Allo stato attuale le conoscenze scientifiche sulle staminali adulte non bastano per approvare un loro utilizzo clinico (tranne i trapianti di midollo osseo e di cute autologa). Cionostante, scommettendo sulle loro potenzialità, un sempre maggior numero di persone richiede la crioconservazione delle proprie. Un servizio di preservazione di staminali della propria polpa dentaria all’estero è già iniziato, mediante banche biologiche specializzate per un futuribile impiego autologo, possibile, ottimo, investimento per la salute.
Fonte principale delle staminali attualmente è il midollo osseo, ma poiché le tecniche estrattive sono invasive ed onerose, fondamentale identificare nicchie anatomiche alternative valide e di più facile accesso. Numerose ricerche hanno dimostrato la possibilità di isolarle a livello dei tessuti odontogeni, quali il legamento parodontale, la papilla apicale di denti immaturi estratti, il follicolo dentale e, soprattutto, la polpa dentale di denti decidui e permanenti. Soprattutto i denti estratti, trattati oggi come rifiuti biologici, potrebbero rappresentare un bel patrimonio biomedico.
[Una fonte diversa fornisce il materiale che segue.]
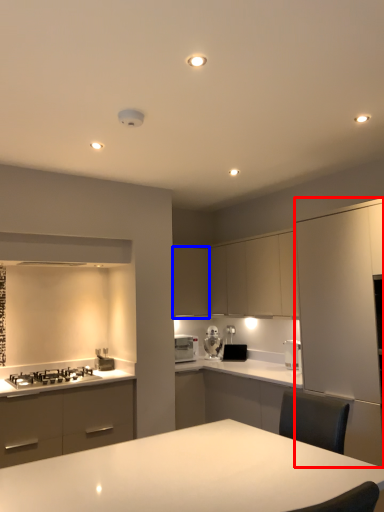 Question: Which point is further to the camera, cabinetry (highlighted by a red box) or cabinetry (highlighted by a blue box)?

Choices:
 (A) cabinetry
 (B) cabinetry

Answer: (B) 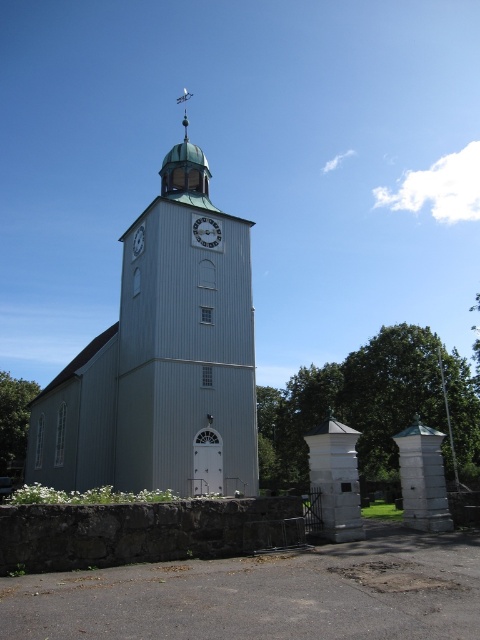 Question: Where is gray wooden church at center located in relation to white wooden clock at center in the image?

Choices:
 (A) above
 (B) below

Answer: (B)

Question: Which point is farther to the camera?

Choices:
 (A) white wooden clock at center
 (B) green copper spire at upper center
 (C) white wooden clock at upper center
 (D) gray wooden church at center

Answer: (B)

Question: Which object is the closest to the white wooden clock at upper center?

Choices:
 (A) gray wooden church at center
 (B) white wooden clock at center

Answer: (B)

Question: Is white wooden clock at center behind white wooden clock at upper center?

Choices:
 (A) no
 (B) yes

Answer: (A)

Question: Can you confirm if white wooden clock at center is wider than white wooden clock at upper center?

Choices:
 (A) no
 (B) yes

Answer: (B)

Question: Which object is closer to the camera taking this photo?

Choices:
 (A) white wooden clock at center
 (B) green copper spire at upper center
 (C) white wooden clock at upper center

Answer: (A) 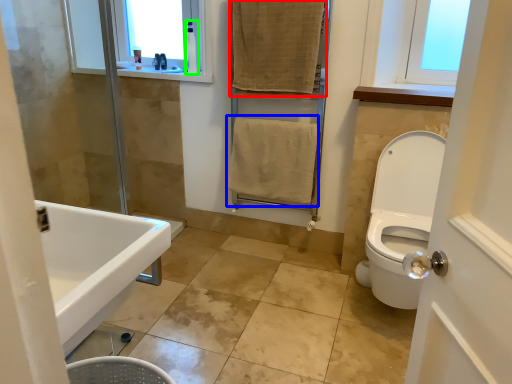 Question: Based on their relative distances, which object is farther from bath towel (highlighted by a red box)? Choose from bath towel (highlighted by a blue box) and toiletry (highlighted by a green box).

Choices:
 (A) bath towel
 (B) toiletry

Answer: (B) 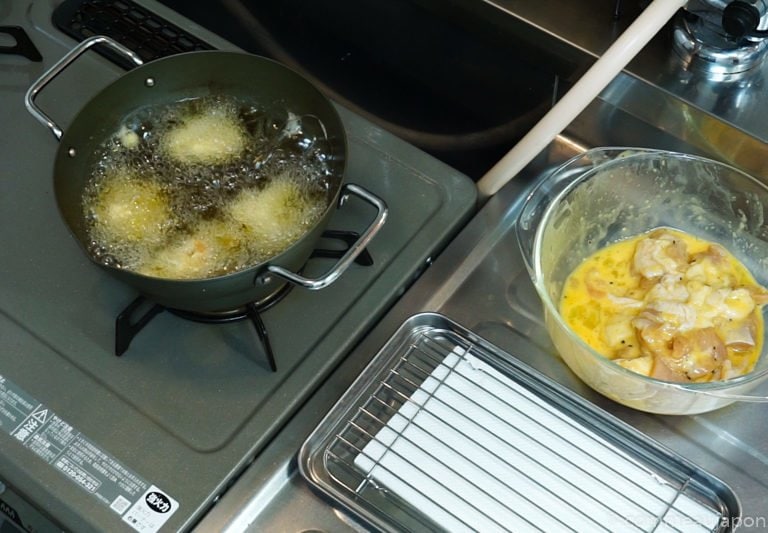 Find the location of a particular element. silver pot handle is located at coordinates (313, 281), (31, 108). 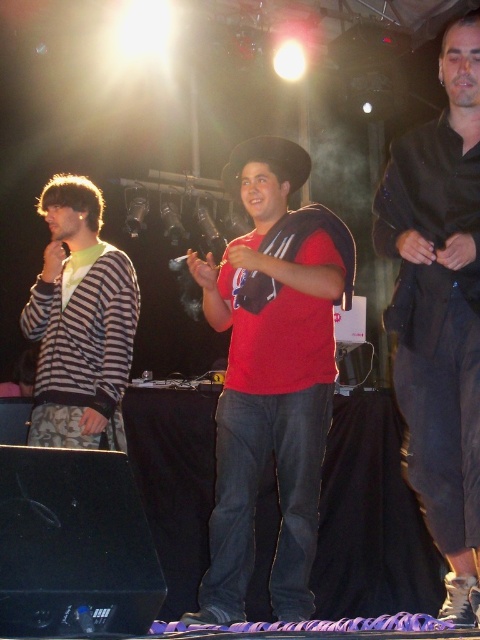 Is red matte shirt at center below striped knit cardigan at left?

Yes, red matte shirt at center is below striped knit cardigan at left.

Is point (260, 412) positioned before point (99, 337)?

Yes, point (260, 412) is in front of point (99, 337).

Does point (250, 429) come behind point (71, 410)?

No, it is in front of (71, 410).

Identify the location of red matte shirt at center. (268, 387).

Can you confirm if red matte shirt at center is thinner than black satin suit at right?

No, red matte shirt at center is not thinner than black satin suit at right.

Is red matte shirt at center below black satin suit at right?

Yes.

Where is `red matte shirt at center`? The width and height of the screenshot is (480, 640). red matte shirt at center is located at coordinates (268, 387).

Locate an element on the screen. This screenshot has height=640, width=480. red matte shirt at center is located at coordinates [268, 387].

How much distance is there between black satin suit at right and striped knit cardigan at left?

black satin suit at right is 4.06 feet from striped knit cardigan at left.

Can you confirm if black satin suit at right is smaller than striped knit cardigan at left?

Yes, black satin suit at right is smaller than striped knit cardigan at left.

This screenshot has width=480, height=640. I want to click on black satin suit at right, so coord(441,308).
Le staminali della polpa, in determinate condizioni, possono infatti differenziare e trasformarsi in specifiche tipologie cellulari, come: odontociti, osteociti, condrociti, adipociti, melanociti, cellule nervose, endoteliali, epatiche, cellule beta del pancreas, cellule muscolari e cardiache. Una capacità differenziativa ed un livello proliferativo cellulare della polpa che sembrerebbero essere addirittura superiori a quelli delle cellule estratte dal midollo. Anche il rapporto “numero di cellule staminali ottenute/massa di tessuto prelevato” è decisamente più elevato nel caso del tessuto pulpare.
Numerose ricerche precliniche sono orientate alla rigenerazione della dentina, del legamento parodontale, del cemento e dell’osso alveolare (in campo odontoiatrico), alla rigenerazione ossea (in campo maxillo-facciale ed ortopedico). Risultati interessanti sono riportati inoltre nella formazione di cartilagine, nel trattamento di patologie croniche e lesioni traumatiche del sistema nervoso. Recentemente il gruppo di ricerca del Dipartimento di Scienze Cliniche e Biologiche - Sezione di Farmacologia dell’Università di Torino diretto da G.N. Berta (Professore Aggregato di Farmacologia e Tossicologia) e formato da F. Di Scipio, A. Esprio, M. Carere, ha dimostrato la capacità delle staminali adulte estratte da polpa dentaria di differenziare in cardiomiociti, dimostrando un tropismo intrigante nei confronti di cardiomiociti danneggiati. “In particolare – dice Berta - si è riscontrato che i due istotipi sono in grado di interagire tra di loro in breve tempo dall’avvento del danno ischemico. Sebbene ottenuti in modelli preclinici, questi dati offrono spunti per ulteriori studi per approfondire l’eventuale miglioramento della funzionalità cardiaca a seguito di tali danni.”
Alla luce di quanto detto appare assolutamente chiaro che la figura del dentista potrebbe evolvere di gran lunga, non limitandosi alle cure odontoiatriche, ma assumendo un nuovo ruolo. Innanzitutto, informando i pazienti dell’esistenza di staminali dentali, della possibilità di estrarle e conservarle per il benessere e la salute futuri. E poi, partecipando attivamente alla preparazione dei campioni per il “processamento” e la crioconservazione. Ma è chiaro anche che perché questo tipo di pratica diventi routine, occorre che il dentista stesso prenda coscienza del suo ruolo chiave di “estrattore” e di “prelevatore” di cellule staminali.